| WHAT IS EXPECTED |
Would you repeat every entry below word for word but drop the images?

** DATASET ENTRIES follows **

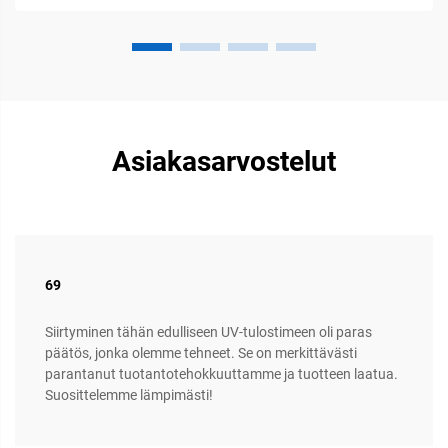
Asiakasarvostelut
69
Siirtyminen tähän edulliseen UV-tulostimeen oli paras
päätös, jonka olemme tehneet. Se on merkittävästi
parantanut tuotantotehokkuuttamme ja tuotteen laatua.
Suosittelemme lämpimästi!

** End of DATASET ENTRIES **

| ANSWER AREA |
Asiakasarvostelut
69
Siirtyminen tähän edulliseen UV-tulostimeen oli paras
päätös, jonka olemme tehneet. Se on merkittävästi
parantanut tuotantotehokkuuttamme ja tuotteen laatua.
Suosittelemme lämpimästi!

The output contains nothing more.